Un paesaggio meraviglioso, unico nel suo genere dove colli e monti si affacciano direttamente sul mare. Sul web si trovano numerose immagini che illustrano questa parte della Costa Adriatica ma vederla e soprattutto viverla è un’esperienza unica. Troppi complimenti? Assolutamente no!
spiaggia-di-mezzavalleSe passate per Ancona, a dieci minuti di macchina dal centro e dal porto e a non più di quindici dal casello autostradale di Ancona Sud, potrete anche voi rimanere sbalorditi dal Monte Conero e dalle sue incantevoli calette che nascondono spiagge che caratterizzano la Riviera e che non hanno nulla da invidiare a località ben più blasonate.

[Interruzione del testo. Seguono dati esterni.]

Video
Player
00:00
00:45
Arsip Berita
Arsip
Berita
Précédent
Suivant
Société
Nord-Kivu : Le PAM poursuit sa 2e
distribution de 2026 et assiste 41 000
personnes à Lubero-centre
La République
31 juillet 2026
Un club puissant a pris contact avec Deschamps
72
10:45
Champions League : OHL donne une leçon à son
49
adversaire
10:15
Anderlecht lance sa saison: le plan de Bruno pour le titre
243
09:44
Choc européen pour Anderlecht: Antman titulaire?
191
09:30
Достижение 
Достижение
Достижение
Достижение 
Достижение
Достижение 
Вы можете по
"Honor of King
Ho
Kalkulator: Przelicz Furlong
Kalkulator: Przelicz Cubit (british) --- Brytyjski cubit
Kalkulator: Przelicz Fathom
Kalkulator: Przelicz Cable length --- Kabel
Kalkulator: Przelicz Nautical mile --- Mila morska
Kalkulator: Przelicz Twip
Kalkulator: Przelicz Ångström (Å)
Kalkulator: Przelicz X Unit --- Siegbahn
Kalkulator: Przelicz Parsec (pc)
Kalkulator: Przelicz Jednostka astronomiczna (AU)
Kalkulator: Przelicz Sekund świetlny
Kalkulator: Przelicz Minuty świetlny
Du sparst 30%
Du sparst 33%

Sono i profumi e colori che rendono questo posto così incantevole con i suoi panorami da cartolina unici. Provenendo dal centro, non appena ci si avvicina alla Riviera si scorge la sagoma del Monte Conero che domina questa parte della costa , con il suo verde intenso alternato a campi coltivati, soprattutto vigneti, che ogni tanto sono colorati con il viola acceso della lavanda dal profumo ammaliante.

Portonovo – Piccolo paradiso dove natura e storia hanno imparato a convivere, in un legame indissolubile, un legame cementato intorno all’acqua dolce che nei secoli scorsi rendeva la baia di portonovo la migliore alternativa di attracco rispetto al porto di Ancona, soprattutto se chi sbarcava aveva la necessità di rimanere nascosto o defilato rispetto alla città.

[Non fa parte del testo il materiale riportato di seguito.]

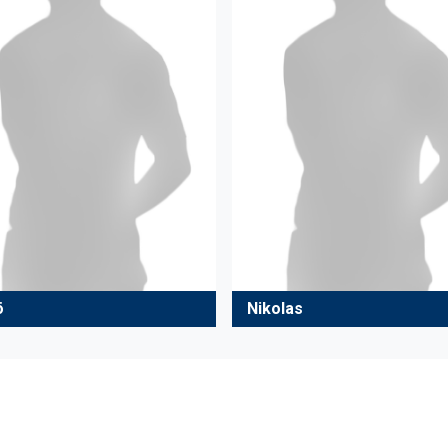
ö
Nikolas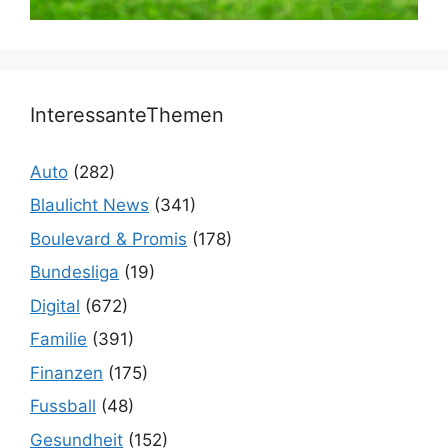
InteressanteThemen
Auto
(282)
Blaulicht News
(341)
Boulevard & Promis
(178)
Bundesliga
(19)
Digital
(672)
Familie
(391)
Finanzen
(175)
Fussball
(48)
Gesundheit
(152)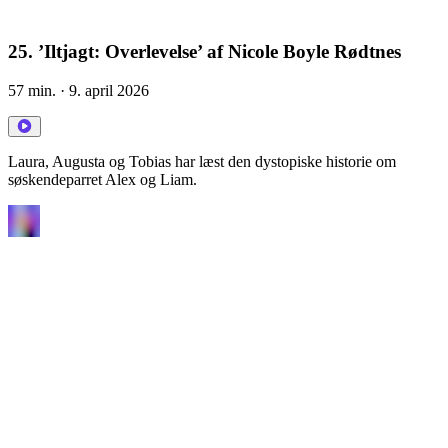
25. ’Iltjagt: Overlevelse’ af Nicole Boyle Rødtnes
57 min.
· 9. april 2026
Laura, Augusta og Tobias har læst den dystopiske historie om
søskendeparret Alex og Liam.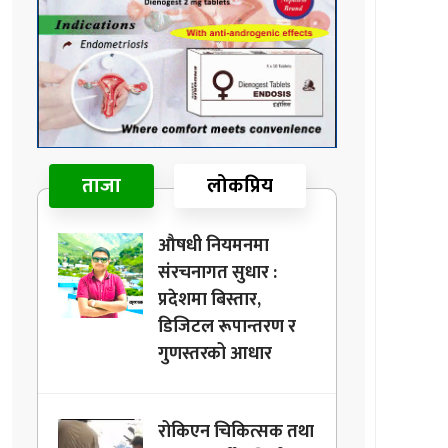
ताजा
लोकप्रिय
औषधी नियमनमा
संरचनागत सुधार :
प्रदेशमा बिस्तार,
डिजिटल रूपान्तरण र
गुणस्तरको आधार
रोकिएन चिकित्सक तथा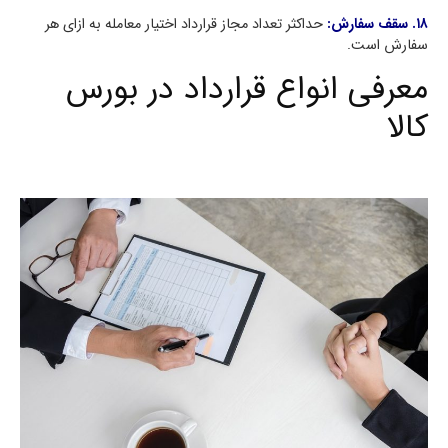
۱۸. سقف سفارش:
حداکثر تعداد مجاز قرارداد اختیار معامله به ازای هر
سفارش است.
معرفی انواع قرارداد در بورس
کالا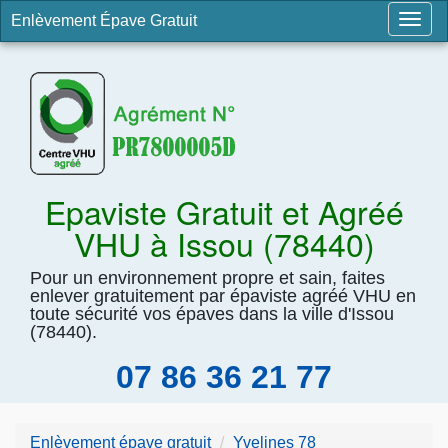
Enlèvement Épave Gratuit
Togg
navig
Epaviste Gratuit et Agréé
VHU à Issou (78440)
Pour un environnement propre et sain, faites
enlever gratuitement par épaviste agréé VHU en
toute sécurité vos épaves dans la ville d'Issou
(78440).
07 86 36 21 77
Enlèvement épave gratuit
Yvelines 78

Prima di prendere la strada che scende verso il mare, praticamente subito dopo la rotatoria, è d’obbligo una sosta per affacciarsi dal belvedere che troverete sulla vostra sinistra e che mostra la splendida spiaggia di “Mezzavalle”, la preferita dagli anconetani, tranquilla ed incontaminata, raggiungibile via mare o da un ripido stradello che potete trovare qualche centinaio di metri prima della rotatoria sopra citata.

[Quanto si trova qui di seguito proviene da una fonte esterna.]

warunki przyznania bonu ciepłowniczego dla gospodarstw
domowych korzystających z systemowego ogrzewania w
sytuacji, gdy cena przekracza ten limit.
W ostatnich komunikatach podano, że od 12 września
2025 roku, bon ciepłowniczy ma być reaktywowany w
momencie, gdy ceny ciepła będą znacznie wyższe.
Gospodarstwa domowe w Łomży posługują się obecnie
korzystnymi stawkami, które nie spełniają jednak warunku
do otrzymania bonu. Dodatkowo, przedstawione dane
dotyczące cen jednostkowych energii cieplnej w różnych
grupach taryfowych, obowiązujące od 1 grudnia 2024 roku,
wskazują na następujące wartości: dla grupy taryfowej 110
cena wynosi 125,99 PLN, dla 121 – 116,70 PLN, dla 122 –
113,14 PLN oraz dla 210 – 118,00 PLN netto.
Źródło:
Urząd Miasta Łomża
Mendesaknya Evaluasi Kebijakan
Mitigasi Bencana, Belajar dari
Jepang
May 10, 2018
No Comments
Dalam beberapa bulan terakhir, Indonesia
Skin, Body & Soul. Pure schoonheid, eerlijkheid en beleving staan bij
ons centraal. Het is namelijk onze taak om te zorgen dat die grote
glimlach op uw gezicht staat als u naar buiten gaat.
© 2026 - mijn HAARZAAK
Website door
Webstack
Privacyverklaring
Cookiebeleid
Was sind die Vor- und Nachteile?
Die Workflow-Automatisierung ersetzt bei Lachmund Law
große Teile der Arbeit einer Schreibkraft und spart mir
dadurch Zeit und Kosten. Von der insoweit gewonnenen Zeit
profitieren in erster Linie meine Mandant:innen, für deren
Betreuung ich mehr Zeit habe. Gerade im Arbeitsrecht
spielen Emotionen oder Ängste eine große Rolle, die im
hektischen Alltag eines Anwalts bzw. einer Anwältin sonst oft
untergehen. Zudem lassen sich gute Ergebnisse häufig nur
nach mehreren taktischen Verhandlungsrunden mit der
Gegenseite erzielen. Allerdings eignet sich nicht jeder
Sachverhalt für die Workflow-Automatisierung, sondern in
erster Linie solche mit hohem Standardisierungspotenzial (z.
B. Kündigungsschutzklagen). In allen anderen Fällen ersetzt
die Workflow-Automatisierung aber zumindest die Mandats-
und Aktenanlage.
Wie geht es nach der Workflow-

Dopo un bel bagno rilassante, sempre che passiate per la Riviera del Conero durante l’estate, potete visitare alcune straordinarie e pregevoli costruzioni a Portonovo che si affacciano sul mare: Il Fortino Napoleonico, costruito dalle truppe francesi intorno al 1811, la Torre di Guardia, detta anche Torre Clementina, realizzata nel 1716 per contrastare le scorribande dei pirati ed infine la superba Chiesa di Santa Maria di Portonovo, con la purezza della sua tradizione religiosa e il suo stile romanico, frammenti di storia arte e cultura.

Se dovesse avanzarvi qualche ora prima di ripartire dovete assolutamente fare una tappa dall’altra parte del promontorio del Conero visitando Sirolo e Numana, due piccoli e caratteristici borghi che si affacciano a strapiombo sul Mare Adriatico.